Giving the power of data in hands of your data analyst

Design by Nitesh Jemni

Over the last 3 years, our data analytics team has grown from one central team of 4 to over 100 members. Our analysts are spread across our data team, business functions and data science teams. So needless to say, as both data and the team grew, our ways of working had to change to meet the demand of easy, collaborative data access without the bottlenecks of a central control room.

In this post, we’ll take a look at the components required for building such a Jupyter notebook-centric data platform along with all the open-source tools involved. We will also understand how the components tie together and reflect on some learnings from setting up such a platform here at Grofers.

Motivation

If you are like one of us, who started their data journey in the last 5–6 years, it has definitely been easy for us. With tools like Redshift & S3 (or their counterparts in other cloud offerings), half of your data platform is up and running in some UI clicks. You don’t have to worry about creating and managing the Hadoop infrastructure or worry about scaling things from day one. The other half of the problem is providing your data analysts access to that infrastructure, which you still have to figure out on your own.

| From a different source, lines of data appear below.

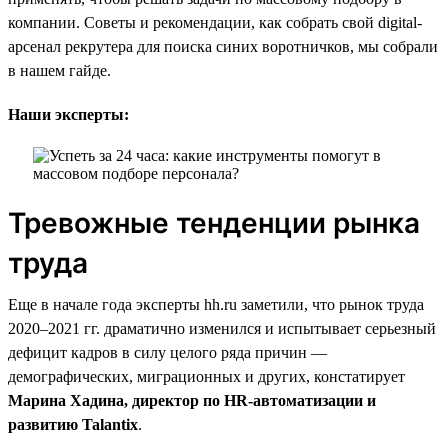
компании. Советы и рекомендации, как собрать свой digital-
арсенал рекрутера для поиска синих воротничков, мы собрали
в нашем гайде.
Наши эксперты:
Тревожные тенденции рынка
труда
Еще в начале года эксперты hh.ru заметили, что рынок труда
2020–2021 гг. драматично изменился и испытывает серьезный
дефицит кадров в силу целого ряда причин —
демографических, миграционных и других, констатирует
Марина Хадина, директор по HR-автоматизации и
развитию Talantix
.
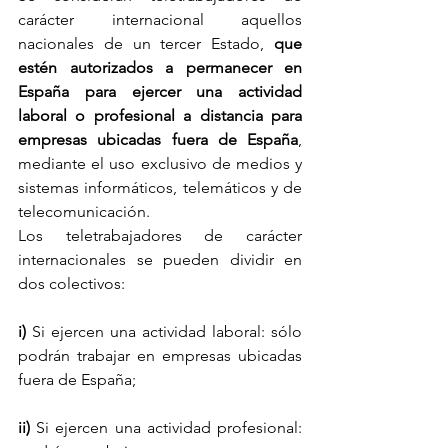
carácter internacional aquellos 
nacionales de un tercer Estado, 
que 
estén autorizados a permanecer en 
España para ejercer una actividad 
laboral o profesional a distancia para 
empresas ubicadas fuera de España
, 
mediante el uso exclusivo de medios y 
sistemas informáticos, telemáticos y de 
telecomunicación. 
Los teletrabajadores de carácter 
internacionales se pueden dividir en 
dos colectivos:
i) 
Si ejercen una actividad laboral: sólo 
podrán trabajar en empresas ubicadas 
fuera de España;
ii) 
Si ejercen una actividad profesional: 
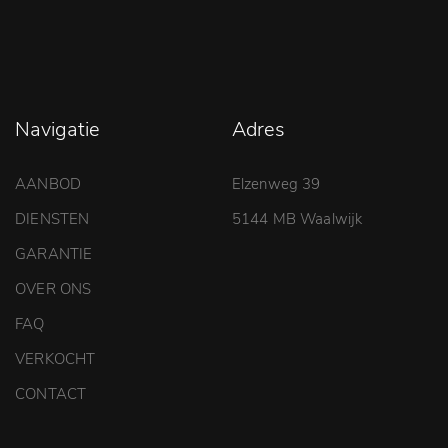
Navigatie
Adres
AANBOD
Elzenweg 39
DIENSTEN
5144 MB Waalwijk
GARANTIE
OVER ONS
FAQ
VERKOCHT
CONTACT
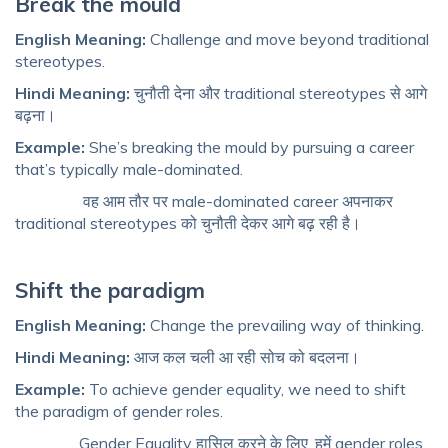
Break the mould
English Meaning:
Challenge and move beyond traditional
stereotypes.
Hindi Meaning:
चुनौती देना और traditional stereotypes से आगे
बढ़ना।
Example:
She’s breaking the mould by pursuing a career
that’s typically male-dominated.
वह आम तौर पर male-dominated career अपनाकर
traditional stereotypes को चुनौती देकर आगे बढ़ रही है।
Shift the paradigm
English Meaning:
Change the prevailing way of thinking.
Hindi Meaning:
आज कल चली आ रही सोच को बदलना।
Example:
To achieve gender equality, we need to shift
the paradigm of gender roles.
Gender Equality हासिल करने के लिए, हमें gender roles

In the initial days when we had a small team, our data analysts would spin up Jupyter Notebook servers locally and work on them. Collaboration was mostly limited to the good old fashioned “Look at this code on my laptop” or in some cases, Github. We could not expect our analysts and data scientists to be proficient with Github nor could they experiment effectively since notebooks are mostly treated as a disposable boilerplate. Moving them all to a single EC2 based Jupyterlab server also didn’t work for long. It added even more problems which we are going to talk about later in this blog.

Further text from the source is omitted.